A record year for U.S. insurance broker consolidation concluded with a deal that helps perpetuate a long-running trend.
In Fifth Third Bancorp's divestiture of Fifth Third Insurance Agency Inc. to Foundation Risk Partners Corp., as confirmed by S&P Global Market Intelligence, a rapidly growing, private equity-backed broker expanded its footprint and capabilities by taking on the former property and casualty insurance distribution business of a regional bank.
At the start of the century, regional banks emerged among the leading consolidators of the insurance distribution space as they sought to build financial services supermarkets following the passage of the Gramm-Leach-Bliley Act. The typical approach would have a bank purchase a relatively sizable insurance practice within its branch footprint as a foundation agency, then build that business out through subsequent bolt-on acquisitions.
Over time, and particularly in the aftermath of the global financial crisis, a number of banks opted to shift away from this approach. The emergence of numerous private equity-backed acquirers, which created greater competition for potential acquisition targets, may have hastened some of the retreats.
There were nine instances of banks selling U.S. insurance agencies and/or insurance books of business in 2020, including the Fifth Third transaction, compared to only six such acquisitions by banks or bank-owned brokerages. It marked the third straight year in which banks were net sellers of U.S. insurance distributors. Other notable 2020 sellers included People's United Financial Inc. and Associated Banc-Corp., with sales of their insurance agencies to the private equity-backed AssuredPartners Inc. and USI Insurance Services LLC, respectively.

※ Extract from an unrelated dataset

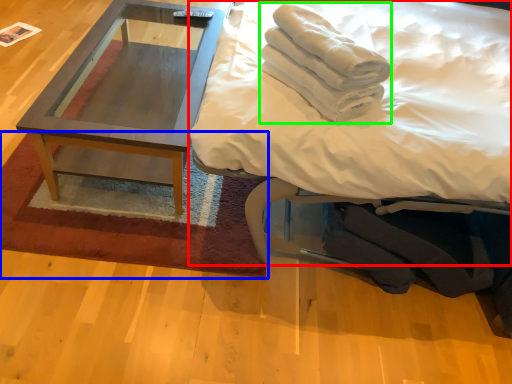 Question: Estimate the real-world distances between objects in this image. Which object is farther from bed (highlighted by a red box), mat (highlighted by a blue box) or material (highlighted by a green box)?

Choices:
 (A) mat
 (B) material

In Fifth Third's case, the company included the insurance agency's sale within a multifaceted $200 million expense reduction program that included the rationalization of staffing, businesses, third-party vendor relationships and facilities. Executive Vice President and CFO James Leonard during a December 2020 investor conference said the bank had identified what he classified as "noncore, niche businesses" for divestiture, which also included its health savings account and 401(k) recordkeeping operations, the latter of which involved Great-West Lifeco Inc.'s Empower Retirement LLC as the buyer.
The bank confirmed in its fourth-quarter 2020 earnings release that it completed the insurance divestiture.
"That wasn't really providing the returns we're looking for, and we couldn't get the scale," Chairman and CEO Gregory Carmichael said during a Jan. 21 earnings conference call. Carmichael said that the bank was seeking to get out of those businesses that were "more hobbies" for Fifth Third.
Although the bank did not disclose the identity of the agency's acquirer, Foundation Risk Partners President and CEO Charles Lydecker confirmed to S&P Global Market Intelligence that his company purchased the business.
"This was a great opportunity for FRP to enhance our leadership ranks," Lydecker said, noting that his company would be adding locations in Louisville, Ky., and Cincinnati through the deal.
Lydecker said Foundation Risk Partners had grown to produce annualized revenues in excess of $300 million. The company was launched in 2017 by Warburg Pincus & Co., in partnership with a team of industry veterans, including Lydecker, a former Brown & Brown Inc. executive.
Fifth Third recorded $35.4 million in other insurance income during the trailing-12-month period ended Sept. 30, 2020, according to bank regulatory data compiled by S&P Global Market Intelligence. That ranked 22nd overall among bank holding companies, savings and loan holding companies, commercial banks and thrifts at the top-tier consolidated level.
Other insurance income, which is a measure of revenue from insurance product sales and referrals, accounted for only 1.2% of Fifth Third's noninterest income during the same period, well short of the double-digit percentages that were common among some similar depository institutions with sizable insurance agency operations like Truist Financial Corp., TowneBank, Cullen/Frost Bankers Inc., BancorpSouth Bank and Trustmark Corp. Other insurance income accounted for 4.8% of Huntington Bancshares Inc.'s noninterest income for the trailing-12-month period ended Sept. 30, 2020.
A Fifth Third spokeswoman noted that the bank retains other insurance assets beyond the divested P&C and employee benefits business.
Fifth Third Insurance Agency was incorporated under its current name in 1998. More recently, the bank identified insurance as a growth business, highlighted by separate acquisitions of R.G. McGraw Insurance Agency Inc. and Epic Insurance Solutions Agency Inc. in 2017.